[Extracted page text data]
▬▬▬▬▬▬
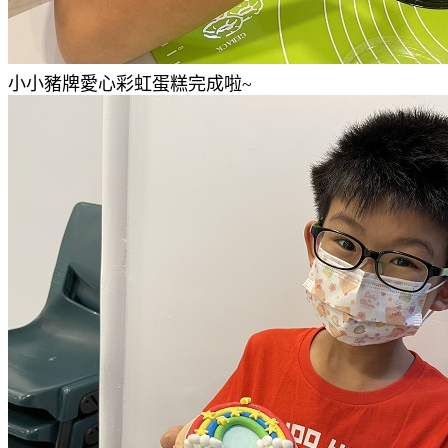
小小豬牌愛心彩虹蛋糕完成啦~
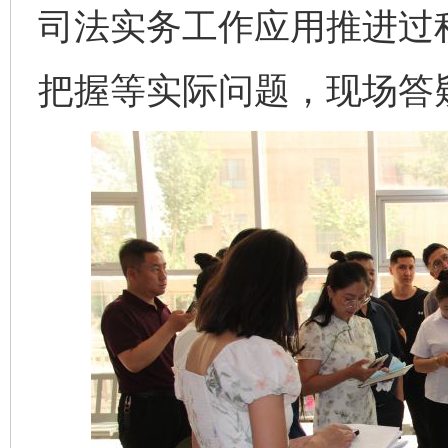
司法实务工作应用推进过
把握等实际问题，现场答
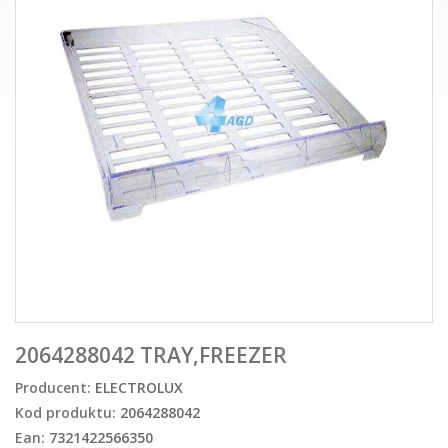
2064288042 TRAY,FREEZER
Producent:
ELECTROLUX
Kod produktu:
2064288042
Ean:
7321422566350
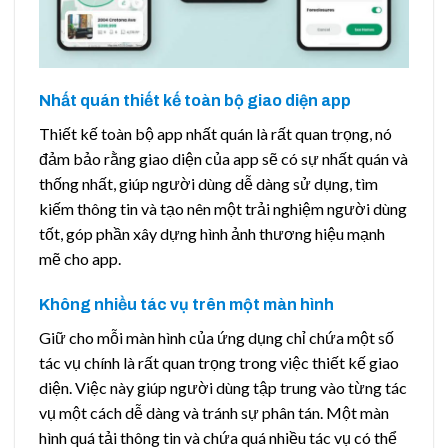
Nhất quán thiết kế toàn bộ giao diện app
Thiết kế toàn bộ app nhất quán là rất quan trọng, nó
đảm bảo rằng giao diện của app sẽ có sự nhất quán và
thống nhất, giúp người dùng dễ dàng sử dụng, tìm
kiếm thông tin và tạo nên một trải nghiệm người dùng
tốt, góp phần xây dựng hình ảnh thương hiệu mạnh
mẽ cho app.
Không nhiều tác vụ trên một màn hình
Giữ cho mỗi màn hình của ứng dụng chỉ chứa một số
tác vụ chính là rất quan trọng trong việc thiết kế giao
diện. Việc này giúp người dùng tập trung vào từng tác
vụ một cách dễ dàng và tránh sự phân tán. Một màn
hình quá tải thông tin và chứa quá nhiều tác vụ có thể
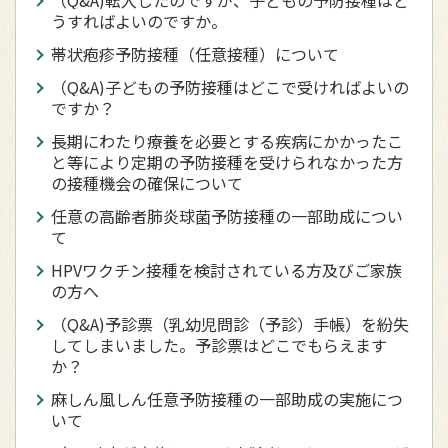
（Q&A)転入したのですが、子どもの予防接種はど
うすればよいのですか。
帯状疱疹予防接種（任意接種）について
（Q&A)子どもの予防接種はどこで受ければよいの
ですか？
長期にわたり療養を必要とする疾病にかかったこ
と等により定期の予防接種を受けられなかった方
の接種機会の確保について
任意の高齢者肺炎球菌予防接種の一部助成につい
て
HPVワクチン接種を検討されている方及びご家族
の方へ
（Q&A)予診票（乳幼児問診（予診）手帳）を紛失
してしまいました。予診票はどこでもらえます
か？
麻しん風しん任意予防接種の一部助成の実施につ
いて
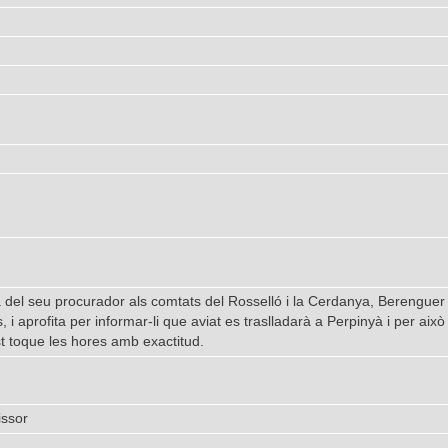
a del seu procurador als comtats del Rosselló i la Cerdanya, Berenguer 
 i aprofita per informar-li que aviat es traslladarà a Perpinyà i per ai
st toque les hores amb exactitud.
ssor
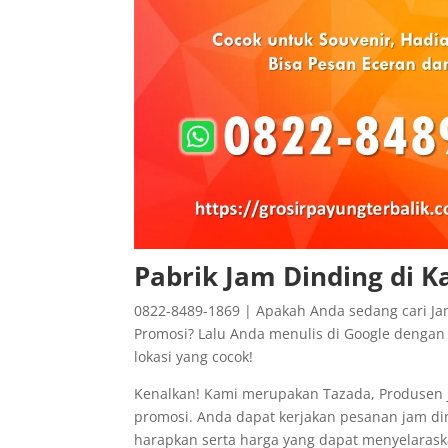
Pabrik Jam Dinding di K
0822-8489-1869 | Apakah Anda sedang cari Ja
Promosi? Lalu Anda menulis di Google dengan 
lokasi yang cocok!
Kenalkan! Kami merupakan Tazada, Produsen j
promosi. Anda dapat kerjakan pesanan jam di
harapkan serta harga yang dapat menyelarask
▬▬▬▬▬▬
• **GOAL OF THE EXERCISE**
All of the lines above should be retyped precisely, apart from the pictures.

• **ANSWER SPACE**
小小豬牌愛心彩虹蛋糕完成啦~
司法实务工作应用推进过
把握等实际问题，现场答
2064288042 TRAY,FREEZER
Producent:
ELECTROLUX
Kod produktu:
2064288042
Ean:
7321422566350
Nhất quán thiết kế toàn bộ giao diện app
Thiết kế toàn bộ app nhất quán là rất quan trọng, nó
đảm bảo rằng giao diện của app sẽ có sự nhất quán và
thống nhất, giúp người dùng dễ dàng sử dụng, tìm
kiếm thông tin và tạo nên một trải nghiệm người dùng
tốt, góp phần xây dựng hình ảnh thương hiệu mạnh
mẽ cho app.
Không nhiều tác vụ trên một màn hình
Giữ cho mỗi màn hình của ứng dụng chỉ chứa một số
tác vụ chính là rất quan trọng trong việc thiết kế giao
diện. Việc này giúp người dùng tập trung vào từng tác
vụ một cách dễ dàng và tránh sự phân tán. Một màn
hình quá tải thông tin và chứa quá nhiều tác vụ có thể
（Q&A)転入したのですが、子どもの予防接種はど
うすればよいのですか。
帯状疱疹予防接種（任意接種）について
（Q&A)子どもの予防接種はどこで受ければよいの
ですか？
長期にわたり療養を必要とする疾病にかかったこ
と等により定期の予防接種を受けられなかった方
の接種機会の確保について
任意の高齢者肺炎球菌予防接種の一部助成につい
て
HPVワクチン接種を検討されている方及びご家族
の方へ
（Q&A)予診票（乳幼児問診（予診）手帳）を紛失
してしまいました。予診票はどこでもらえます
か？
麻しん風しん任意予防接種の一部助成の実施につ
いて
a del seu procurador als comtats del Rosselló i la Cerdanya, Berenguer 
 i aprofita per informar-li que aviat es traslladarà a Perpinyà i per ai
st toque les hores amb exactitud.
ssor
Pabrik Jam Dinding di K
0822-8489-1869 | Apakah Anda sedang cari Ja
Promosi? Lalu Anda menulis di Google dengan 
lokasi yang cocok!
Kenalkan! Kami merupakan Tazada, Produsen j
promosi. Anda dapat kerjakan pesanan jam di
harapkan serta harga yang dapat menyelarask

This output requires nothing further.